- What this task involves -
Reproduce the data below line by line, from its first line to the line with "The width and", both included, and nothing past that point.
Start of Supplied records
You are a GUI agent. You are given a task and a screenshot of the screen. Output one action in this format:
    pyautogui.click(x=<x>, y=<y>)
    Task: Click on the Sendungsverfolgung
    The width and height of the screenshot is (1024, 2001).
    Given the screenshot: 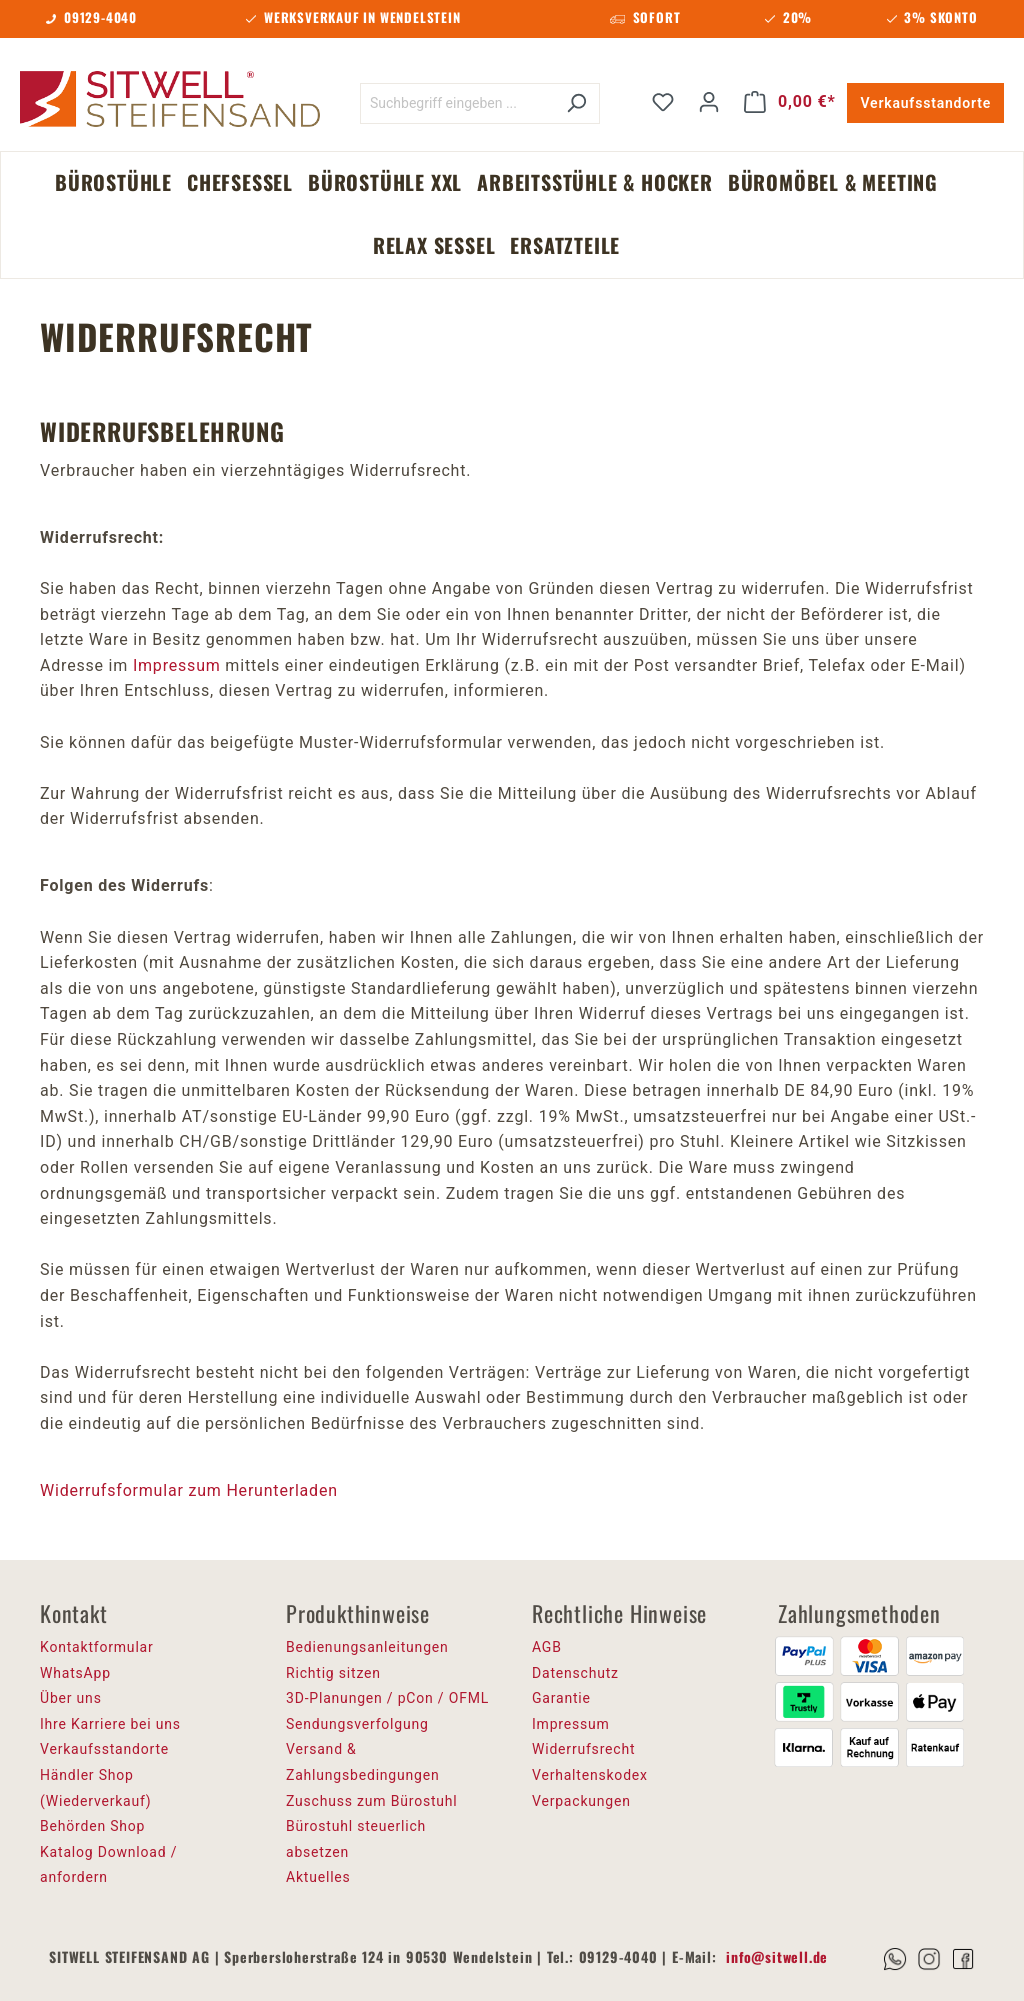 What is the action you would take?
    pyautogui.click(x=357, y=1724)
    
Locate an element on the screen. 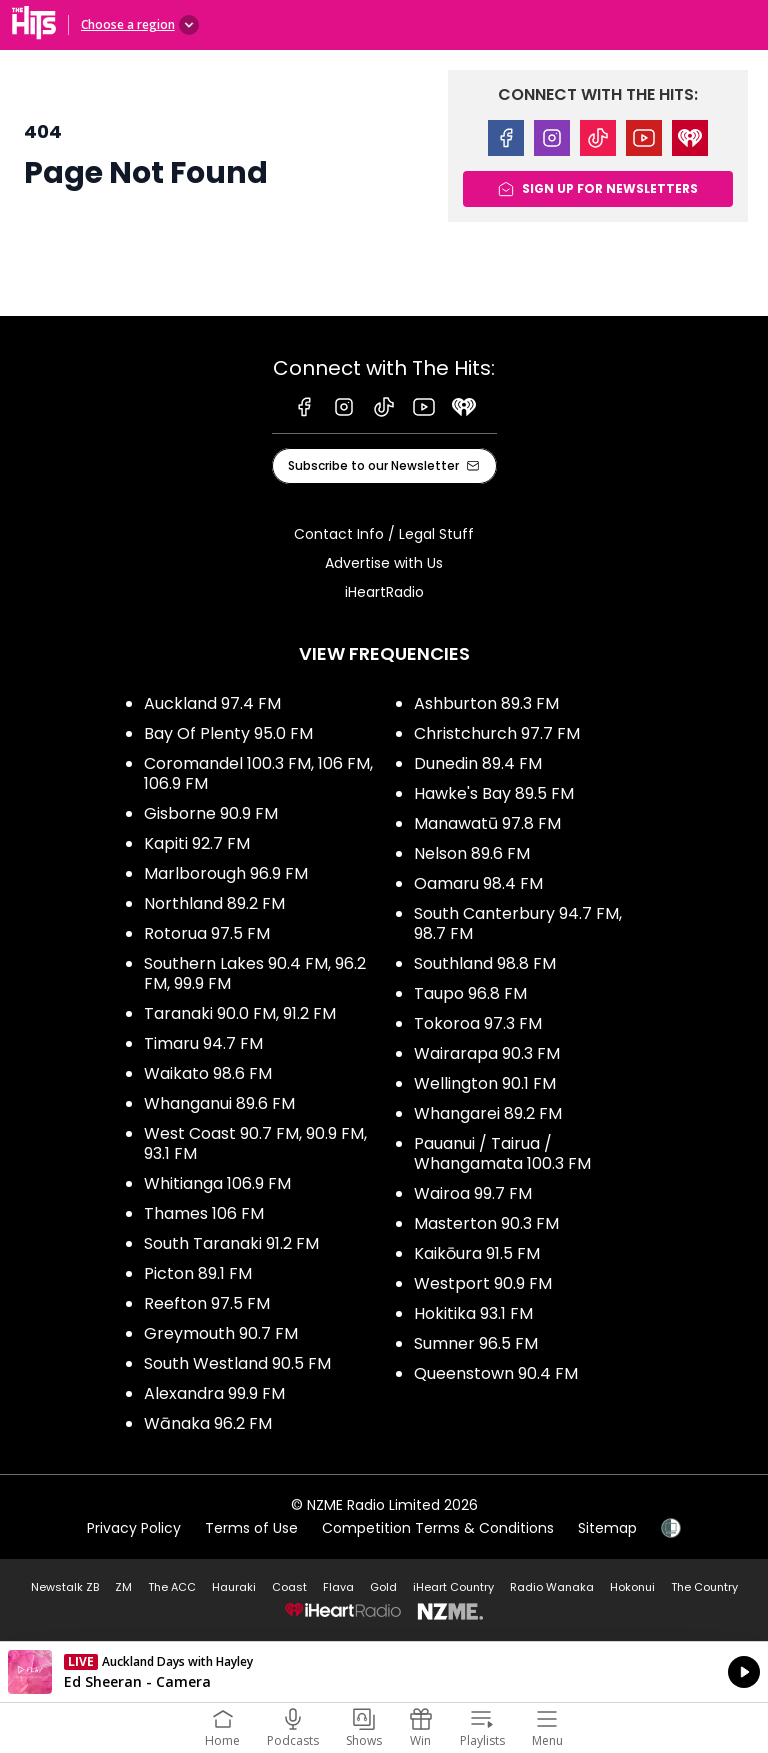  Reefton 97.5 FM is located at coordinates (207, 1303).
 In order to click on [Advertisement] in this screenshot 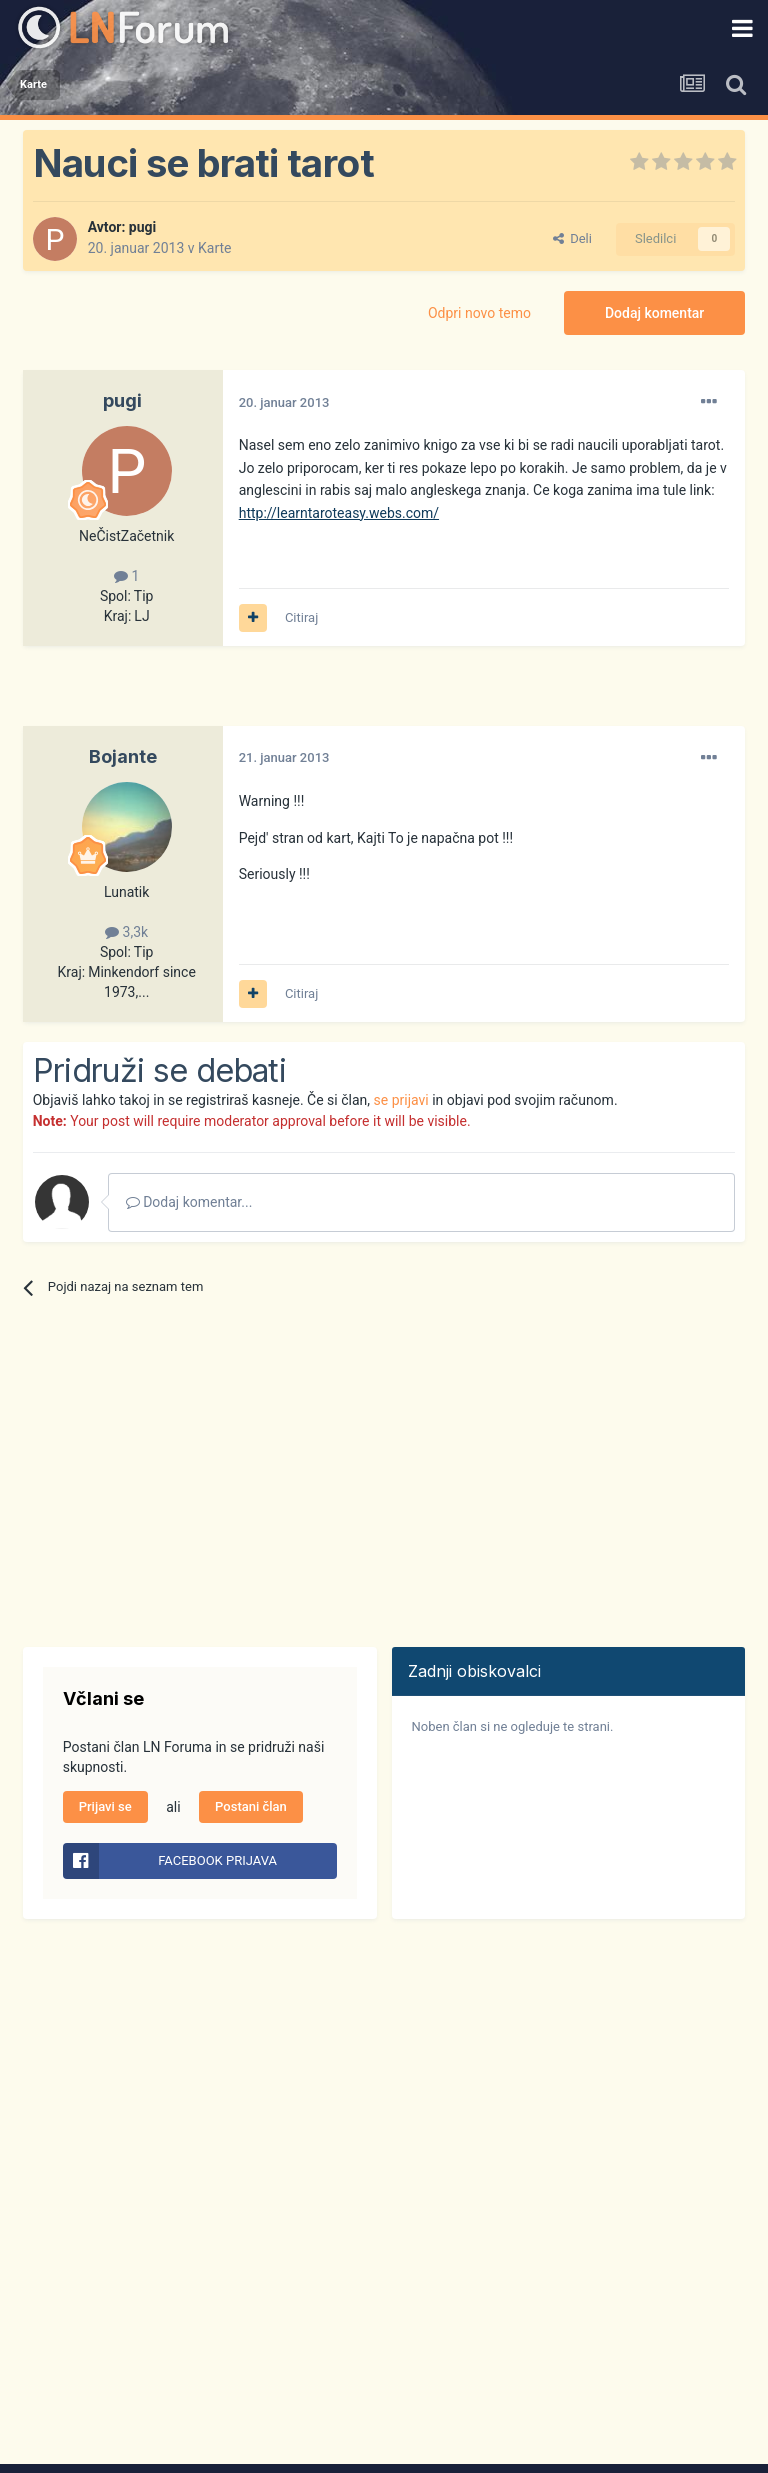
End of Supplied records
- Finished task -
You are a GUI agent. You are given a task and a screenshot of the screen. Output one action in this format:
    pyautogui.click(x=<x>, y=<y>)
    Task: Click on the Sendungsverfolgung
    The width and height of the screenshot is (1024, 2001).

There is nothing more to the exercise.